Maria Shriver

Born into the Kennedy dynasty, Maria Shriver has spent her life living up to her famous family's legacy. She's the niece of President John F. Kennedy and Senators Robert and Teddy Kennedy. Her parents, Eunice and Sargent Shriver, founded the Special Olympics and Peace Corps, respectively.

She was raised around politics, but Maria says she had a different passion—journalism. After college, she carved out a successful career for herself and rose to the top at NBC News. In 1986, Maria married movie star Arnold Schwarzenegger, and over the past two decades, they've raised four children together.

Maria says her life was going according to plan until her husband was elected governor of California. Almost overnight, she lost her job and became first lady. Her trademark smile never wavered, but when the cameras turned off, Maria says she felt lost.

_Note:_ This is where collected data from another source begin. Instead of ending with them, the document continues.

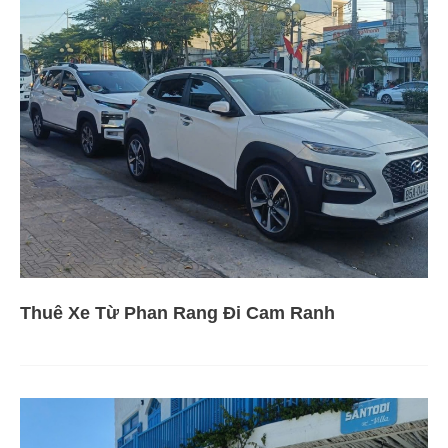
Thuê Xe Từ Phan Rang Đi Cam Ranh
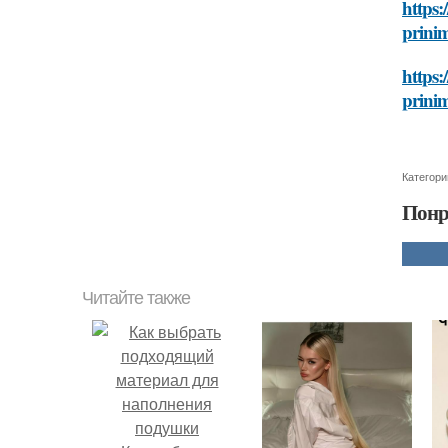
https:
prinim
https:
prinim
Категори
Понр
Читайте также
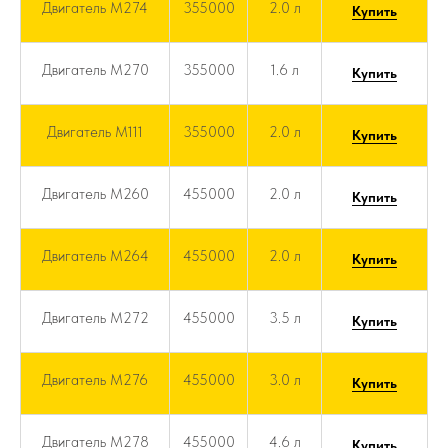
Двигатель M274
355000
2.0 л
Купить
Двигатель M270
355000
1.6 л
Купить
Двигатель M111
355000
2.0 л
Купить
Двигатель M260
455000
2.0 л
Купить
Двигатель M264
455000
2.0 л
Купить
Двигатель M272
455000
3.5 л
Купить
Двигатель M276
455000
3.0 л
Купить
Двигатель M278
455000
4.6 л
Купить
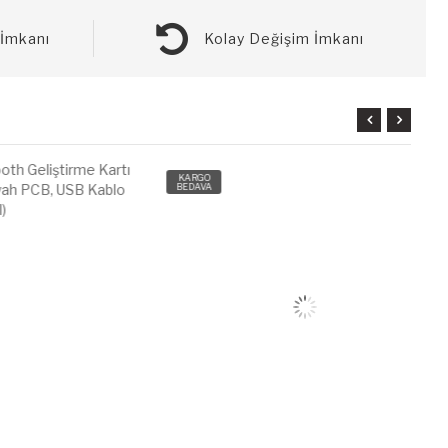
İmkanı
Kolay Değişim İmkanı
KARGO
BEDAVA
B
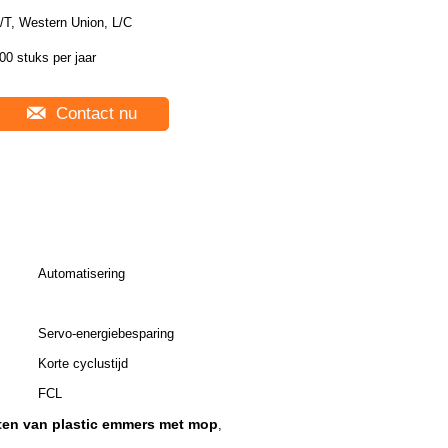
/T, Western Union, L/C
00 stuks per jaar
Contact nu
Automatisering
Servo-energiebesparing
Korte cyclustijd
FCL
ten van plastic emmers met mop
,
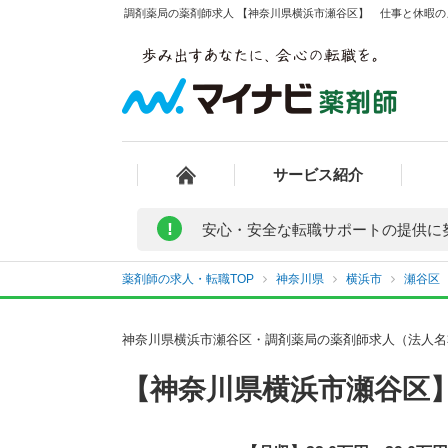
調剤薬局の薬剤師求人 【神奈川県横浜市瀬谷区】 仕事と休暇のメ
サービス紹介
!
安心・安全な転職サポートの提供に
薬剤師の求人・転職TOP
神奈川県
横浜市
瀬谷区
神奈川県横浜市瀬谷区・調剤薬局の薬剤師求人（法人名
【神奈川県横浜市瀬谷区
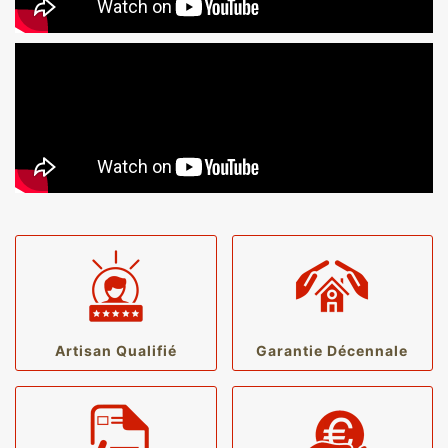
Artisan Qualifié
Garantie Décennale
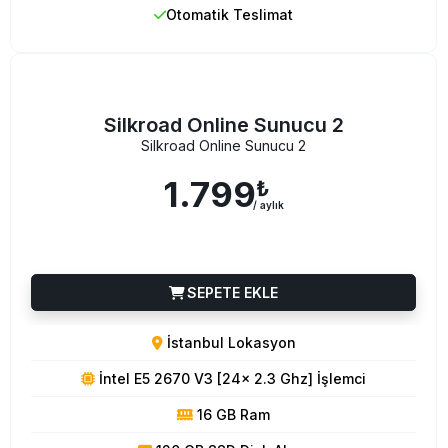
Otomatik Teslimat
Silkroad Online Sunucu 2
Silkroad Online Sunucu 2
1.799
₺
/ aylık
SEPETE EKLE
İstanbul Lokasyon
İntel E5 2670 V3 [24x 2.3 Ghz] İşlemci
16 GB Ram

In October 2007, Maria confessed her true feelings to thousands of women at California's annual Women's Conference. "As long as I was trying to anticipate what you wanted from me, as long as I was trying to fulfill other people's expectations, I was in a losing game, a game that I'd been playing since I was a kid," she said. "That's what I want to focus on this morning … letting go of other people's expectations of you so you can own your own life, write your own story and live your own legacy."
Maria Shriver and Oprah

After Arnold's inauguration, Maria said she planned to go back to her life as a globe-trotting network journalist. "Remember her? Well, I barely could," she told the Women's Conference attendees. "I had dumped her by the wayside four years ago when Arnold became governor, and I knew I needed to go back and reclaim her."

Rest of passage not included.